▶ _Problem description_:
The answer must be the number of lines in the listing below that contain "agréée", and nothing else.

▶ _Records for this task_:
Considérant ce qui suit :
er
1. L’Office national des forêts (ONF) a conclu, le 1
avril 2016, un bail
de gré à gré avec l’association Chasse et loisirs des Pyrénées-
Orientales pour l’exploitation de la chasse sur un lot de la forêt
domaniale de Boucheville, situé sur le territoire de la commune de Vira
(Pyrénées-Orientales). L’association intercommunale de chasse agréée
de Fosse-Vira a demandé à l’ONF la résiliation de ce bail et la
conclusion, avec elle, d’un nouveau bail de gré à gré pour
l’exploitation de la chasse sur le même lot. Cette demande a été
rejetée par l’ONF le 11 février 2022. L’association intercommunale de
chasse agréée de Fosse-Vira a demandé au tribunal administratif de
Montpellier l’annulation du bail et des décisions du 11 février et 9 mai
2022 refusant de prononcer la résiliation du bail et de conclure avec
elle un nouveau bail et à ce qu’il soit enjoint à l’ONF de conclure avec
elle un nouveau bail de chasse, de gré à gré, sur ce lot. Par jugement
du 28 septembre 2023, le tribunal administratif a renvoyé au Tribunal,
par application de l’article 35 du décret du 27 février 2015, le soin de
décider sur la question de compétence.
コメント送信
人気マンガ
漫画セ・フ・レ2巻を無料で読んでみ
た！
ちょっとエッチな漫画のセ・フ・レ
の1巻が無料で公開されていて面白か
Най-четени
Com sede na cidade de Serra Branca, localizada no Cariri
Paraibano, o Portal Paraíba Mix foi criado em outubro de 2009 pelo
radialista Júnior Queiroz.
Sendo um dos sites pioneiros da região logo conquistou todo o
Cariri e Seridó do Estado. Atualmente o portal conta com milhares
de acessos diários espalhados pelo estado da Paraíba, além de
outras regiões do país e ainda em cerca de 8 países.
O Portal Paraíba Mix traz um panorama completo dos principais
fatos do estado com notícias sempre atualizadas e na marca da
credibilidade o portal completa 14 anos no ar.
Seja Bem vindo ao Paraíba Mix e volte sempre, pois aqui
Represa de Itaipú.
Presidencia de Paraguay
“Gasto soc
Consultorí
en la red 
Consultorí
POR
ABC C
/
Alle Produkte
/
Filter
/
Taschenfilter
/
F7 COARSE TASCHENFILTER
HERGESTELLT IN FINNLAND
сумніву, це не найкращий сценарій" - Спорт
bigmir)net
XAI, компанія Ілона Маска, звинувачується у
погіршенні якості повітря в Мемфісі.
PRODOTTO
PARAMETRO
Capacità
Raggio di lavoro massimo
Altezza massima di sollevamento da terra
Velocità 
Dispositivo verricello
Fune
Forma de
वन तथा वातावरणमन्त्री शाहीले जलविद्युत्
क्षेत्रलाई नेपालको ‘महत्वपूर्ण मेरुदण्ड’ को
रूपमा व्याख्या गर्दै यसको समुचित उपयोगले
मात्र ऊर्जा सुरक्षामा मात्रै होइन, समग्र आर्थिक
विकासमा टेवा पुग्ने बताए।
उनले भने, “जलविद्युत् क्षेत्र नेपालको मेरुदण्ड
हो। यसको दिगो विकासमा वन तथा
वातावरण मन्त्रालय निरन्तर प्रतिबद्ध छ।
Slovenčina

==

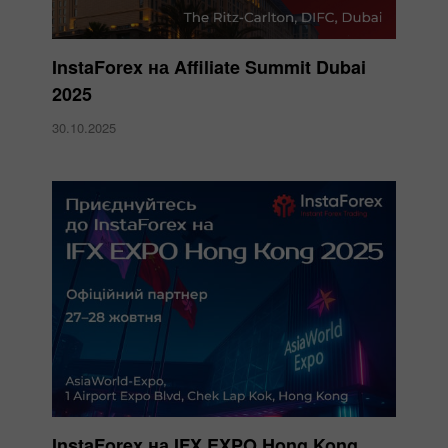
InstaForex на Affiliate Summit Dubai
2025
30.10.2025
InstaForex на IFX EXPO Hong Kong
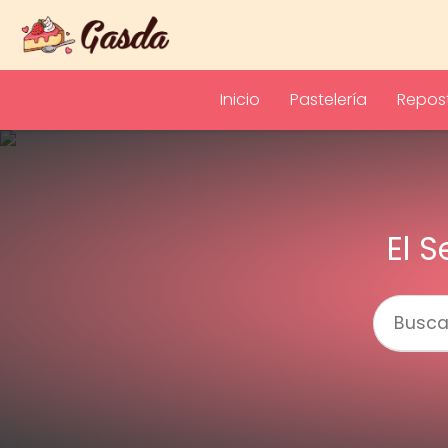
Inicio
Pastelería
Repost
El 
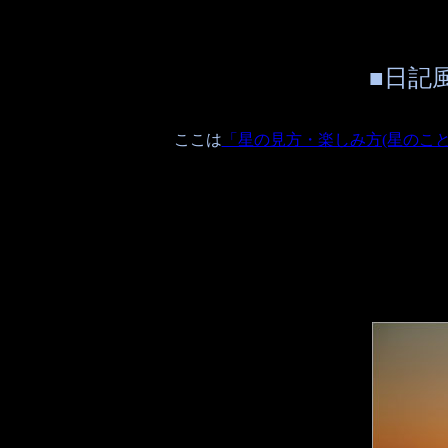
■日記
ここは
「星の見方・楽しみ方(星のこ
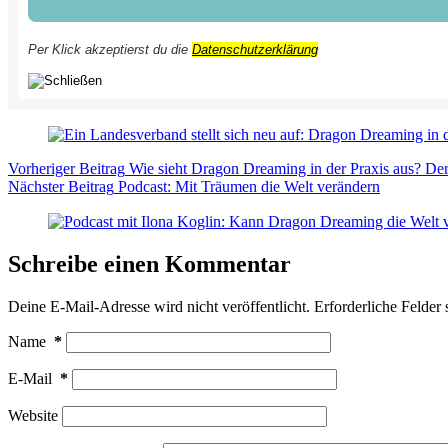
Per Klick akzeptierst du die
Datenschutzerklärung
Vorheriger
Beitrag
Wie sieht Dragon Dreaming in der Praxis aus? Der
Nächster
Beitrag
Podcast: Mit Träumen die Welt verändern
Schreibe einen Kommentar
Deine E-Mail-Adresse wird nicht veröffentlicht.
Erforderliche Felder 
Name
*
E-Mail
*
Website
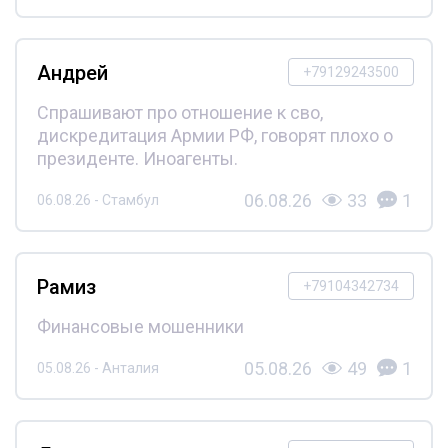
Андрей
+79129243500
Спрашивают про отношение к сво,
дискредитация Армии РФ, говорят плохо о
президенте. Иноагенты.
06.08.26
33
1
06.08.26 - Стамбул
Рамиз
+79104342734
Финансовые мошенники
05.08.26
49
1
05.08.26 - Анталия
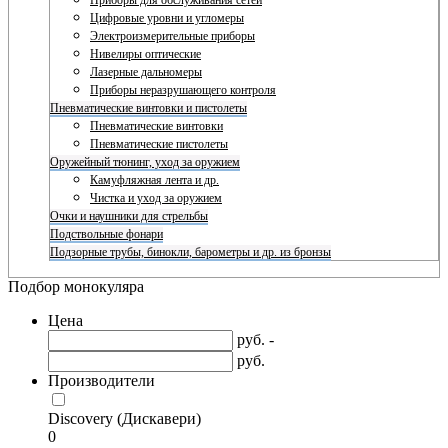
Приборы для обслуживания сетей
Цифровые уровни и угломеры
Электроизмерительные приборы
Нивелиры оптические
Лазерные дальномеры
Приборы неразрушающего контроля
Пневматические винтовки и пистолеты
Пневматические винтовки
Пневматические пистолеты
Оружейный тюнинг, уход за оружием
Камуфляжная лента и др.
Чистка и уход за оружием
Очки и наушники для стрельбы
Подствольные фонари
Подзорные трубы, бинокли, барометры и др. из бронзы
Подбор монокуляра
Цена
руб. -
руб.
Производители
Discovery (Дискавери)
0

...

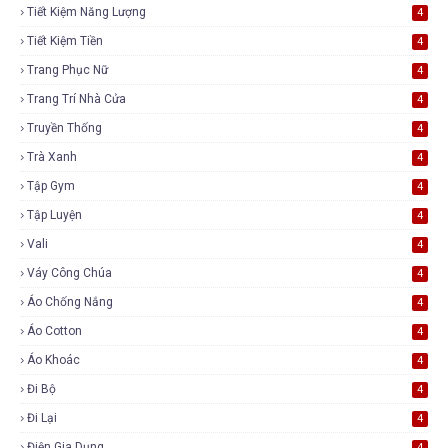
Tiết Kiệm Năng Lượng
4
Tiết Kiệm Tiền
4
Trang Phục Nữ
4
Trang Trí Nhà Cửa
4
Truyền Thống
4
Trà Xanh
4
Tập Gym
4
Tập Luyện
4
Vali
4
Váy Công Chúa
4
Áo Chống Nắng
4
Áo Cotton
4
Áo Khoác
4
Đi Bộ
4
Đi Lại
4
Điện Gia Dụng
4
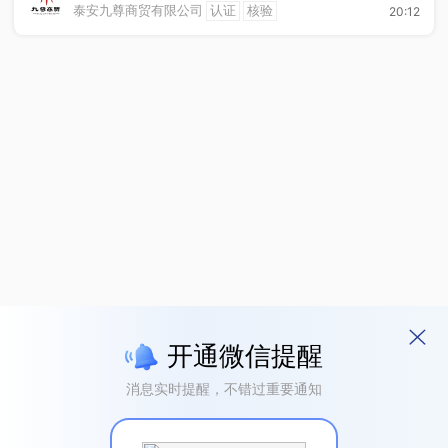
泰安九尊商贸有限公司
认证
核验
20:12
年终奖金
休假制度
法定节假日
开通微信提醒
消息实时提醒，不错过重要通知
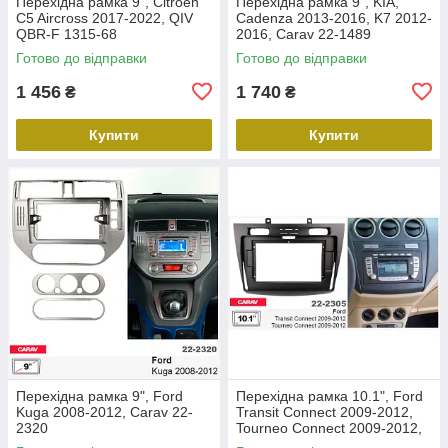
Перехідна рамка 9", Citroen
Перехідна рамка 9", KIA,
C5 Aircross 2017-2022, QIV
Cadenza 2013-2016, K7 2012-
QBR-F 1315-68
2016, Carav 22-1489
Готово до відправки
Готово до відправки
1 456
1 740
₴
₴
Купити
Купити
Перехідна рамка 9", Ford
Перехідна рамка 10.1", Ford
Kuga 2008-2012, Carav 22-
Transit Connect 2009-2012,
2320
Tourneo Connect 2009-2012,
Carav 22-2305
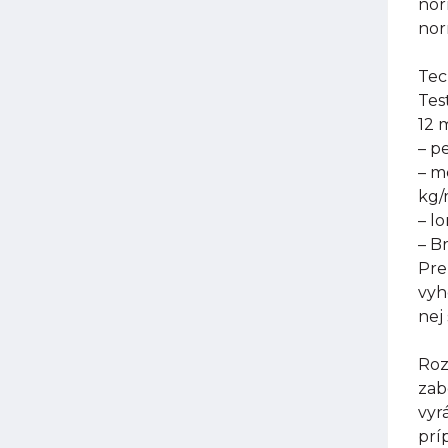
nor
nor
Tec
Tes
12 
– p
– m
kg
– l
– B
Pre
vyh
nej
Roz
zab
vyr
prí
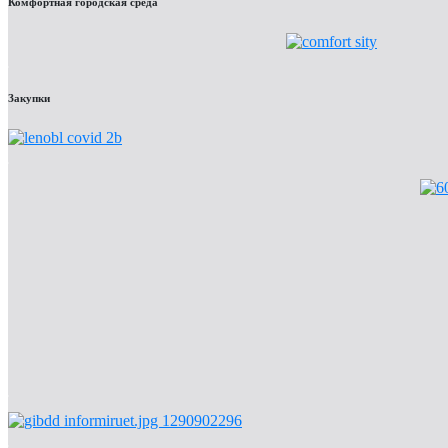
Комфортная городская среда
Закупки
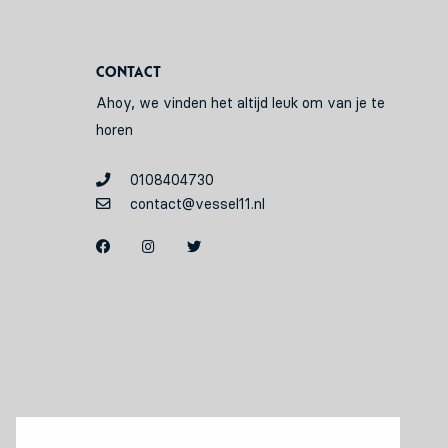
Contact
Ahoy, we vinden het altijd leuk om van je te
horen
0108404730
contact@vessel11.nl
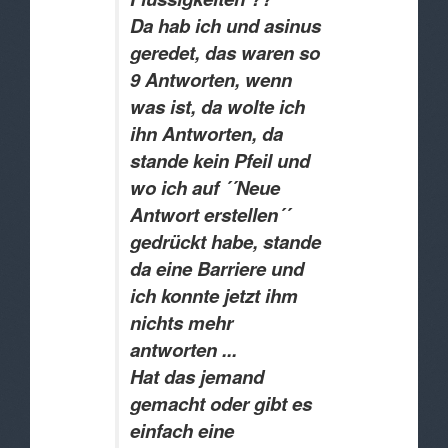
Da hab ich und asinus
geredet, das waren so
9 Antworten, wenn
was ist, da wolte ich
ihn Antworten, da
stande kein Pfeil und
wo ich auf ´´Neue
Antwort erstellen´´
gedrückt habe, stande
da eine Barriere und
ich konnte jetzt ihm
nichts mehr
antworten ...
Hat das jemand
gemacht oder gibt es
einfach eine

▶ _Solution to the problem_:
2